Los derechos de autor se manifiestan por medio de las facultades que otorga la ley a una persona o empresa, que nace por el solo hecho de la creación, para que autorice o prohíba el uso de una obra literaria, artística o científica. Tienen una dimensión patrimonial y una moral.
La patrimonial incluye el control de prácticamente todas las formas de utilización, es cedible o licenciable. Por regla general, el primer dueño de ese derecho es el autor, pero también puede ser en algunos casos una persona jurídica, como en el caso del Estado.
Para explotar un derecho de autor, por vía de la publicación por parte de una editorial, por ejemplo, normalmente el autor cede su derecho a una empresa, la que pasa a ser la titular del derecho de autor. Pero también puede darse que el ejercicio del derecho del autor licenciado o delegado a un tercero, como pueden ser las entidades de gestión colectiva (ejemplo: SCD) que concentran el control no solo de miles sino de millones de obras para su uso público, tanto de titulares nacionales como extranjeros.
De esta manera, el derecho de autor o propiedad intelectual en su dimensión patrimonial, no es un derecho personalísimo, ni menos controlado en la práctica por el creador de una obra, sino que es un derecho económico sobre el que se basa un modelo de industria global del entretenimiento, cultural o tecnológico, y que se nutre del cobro por el uso mediante licencias.
Recordemos que el software de nuestros computadores es una obra a la que se aplica el derecho de autor; o sea, cuando reflexionemos sobre la importancia del derecho de autor en nuestra Constitución, debemos pensar que aquello que se indique en la Carta Magna será sin distinguir si es para un artista emergente o para Microsoft, Google u otro gigante multinacional.
Las normas de derecho de autor, además de beneficiar a los autores débiles y desprotegidos, y más aún a las grandes corporaciones multinacionales, se aplican tanto para titulares chilenos como para extranjeros, domiciliados o no en nuestro país, ello por la obligación del llamado trato nacional que imponen los acuerdos internacionales.
Esta obligación de beneficiar a los extranjeros no domiciliados es independiente de si los chilenos reciben en ese otro país los mismos derechos que les otorguemos en Chile a los titulares extranjeros. De muestra un botón: en nuestro país, todos los locales, comerciales o no, que coloquen música para su público, deben pagar una licencia, incluso si se trata de una boda. Sin embargo, en Estados Unidos rara vez estos locales deben hacerlo; por ello, en Chile pagamos a los músicos intérpretes norteamericanos en más casos que los propios norteamericanos pagan a sus propios artistas o a los nuestros. Sin duda, un buen negocio para los que intermedian el cobro, pero no para todos los chilenos.

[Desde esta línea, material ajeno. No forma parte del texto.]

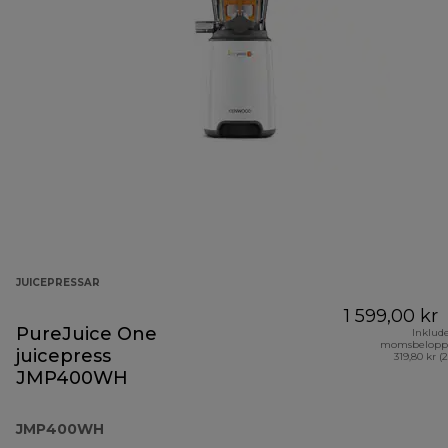
JUICEPRESSAR
1 599,00 kr
PureJuice One
Inklud
momsbelopp
juicepress
319,80 kr (
JMP400WH
JMP400WH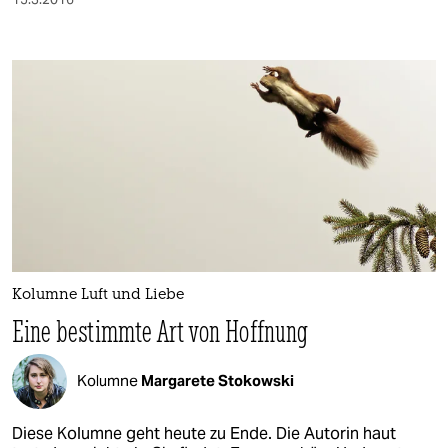
berlin
nord
wahrheit
verlag
verlag
veranstaltungen
shop
fragen & hilfe
Kolumne Luft und Liebe
Eine bestimmte Art von Hoffnung
unterstützen
abo
Kolumne
Margarete Stokowski
genossenschaft
Diese Kolumne geht heute zu Ende. Die Autorin haut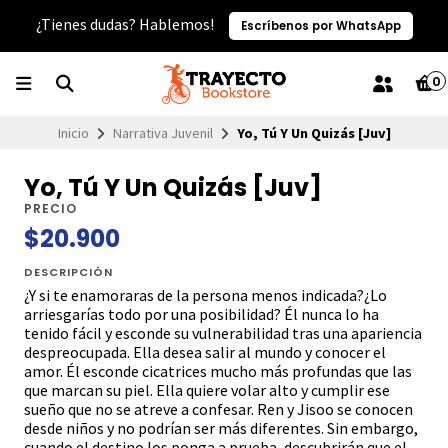
¿Tienes dudas? Hablemos!
Escríbenos por WhatsApp
0
Inicio
Narrativa Juvenil
Yo, Tú Y Un Quizás [Juv]
Yo, Tú Y Un Quizás [Juv]
PRECIO
$20.900
DESCRIPCIÓN
¿Y si te enamoraras de la persona menos indicada?¿Lo
arriesgarías todo por una posibilidad? Él nunca lo ha
tenido fácil y esconde su vulnerabilidad tras una apariencia
despreocupada. Ella desea salir al mundo y conocer el
amor. Él esconde cicatrices mucho más profundas que las
que marcan su piel. Ella quiere volar alto y cumplir ese
sueño que no se atreve a confesar. Ren y Jisoo se conocen
desde niños y no podrían ser más diferentes. Sin embargo,
cuando el destino los ponga a prueba, descubrirán que el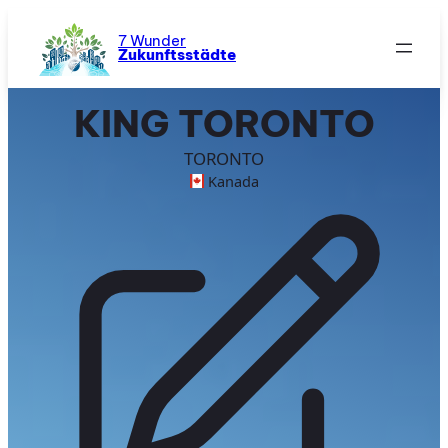
Zum
Inhalt
7 Wunder
Zukunftsstädte
springen
KING TORONTO
TORONTO
Kanada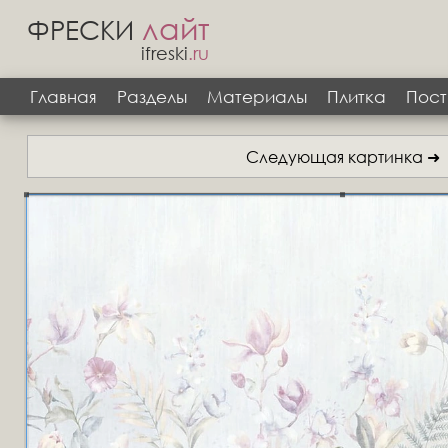
лайт
ФРЕСКИ
ifreski
.ru
Главная
Разделы
Материалы
Плитка
Пост
Следующая картинка ➜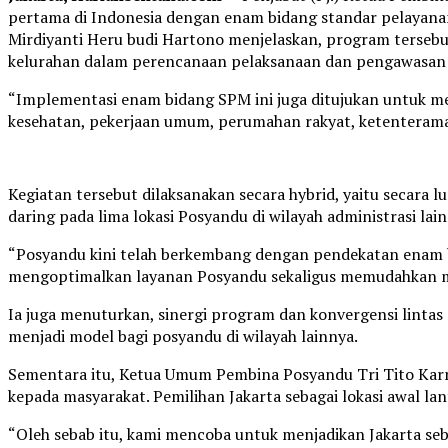
pertama di Indonesia dengan enam bidang standar pelayanan
Mirdiyanti Heru budi Hartono menjelaskan, program terseb
kelurahan dalam perencanaan pelaksanaan dan pengawasan
“Implementasi enam bidang SPM ini juga ditujukan untuk m
kesehatan, pekerjaan umum, perumahan rakyat, ketenteraman
Kegiatan tersebut dilaksanakan secara hybrid, yaitu secara 
daring pada lima lokasi Posyandu di wilayah administrasi lainn
“Posyandu kini telah berkembang dengan pendekatan enam bi
mengoptimalkan layanan Posyandu sekaligus memudahkan ma
Ia juga menuturkan, sinergi program dan konvergensi lintas
menjadi model bagi posyandu di wilayah lainnya.
Sementara itu, Ketua Umum Pembina Posyandu Tri Tito Kar
kepada masyarakat. Pemilihan Jakarta sebagai lokasi awal la
“Oleh sebab itu, kami mencoba untuk menjadikan Jakarta seba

Si bien las normas de derecho de autor adecuadamente legisladas son necesarias para premiar y evitar abusos en contra de los creadores y artistas, al ser mal diseñadas se pueden constituir en una fuente de poder de control sobre el acceso al conocimiento, la cultura y el propio proceso creativo.
Por ello es fundamental que la Convención Constitucional tenga claro qué es lo que quieren lograr con la inclusión de la temática de los derechos de autor y conexos en la nueva Constitución. Si uno mira el derecho comparado constitucional europeo, la gran mayoría de los países no tiene referencia directa a estos derechos y no por ello no se reconocen y protegen los derechos de autor.
Así como está la polémica sobre cómo incluir estos derechos, bien parece una buena idea (atendidas las variables requeridas para alcanzar el bien común en esta materia) dejar en libertad a la soberanía expresada en el poder legislativo y en los acuerdos internacionales que ratifique Chile la materia de los derechos de autor. Para qué echarle más pelos a la leche.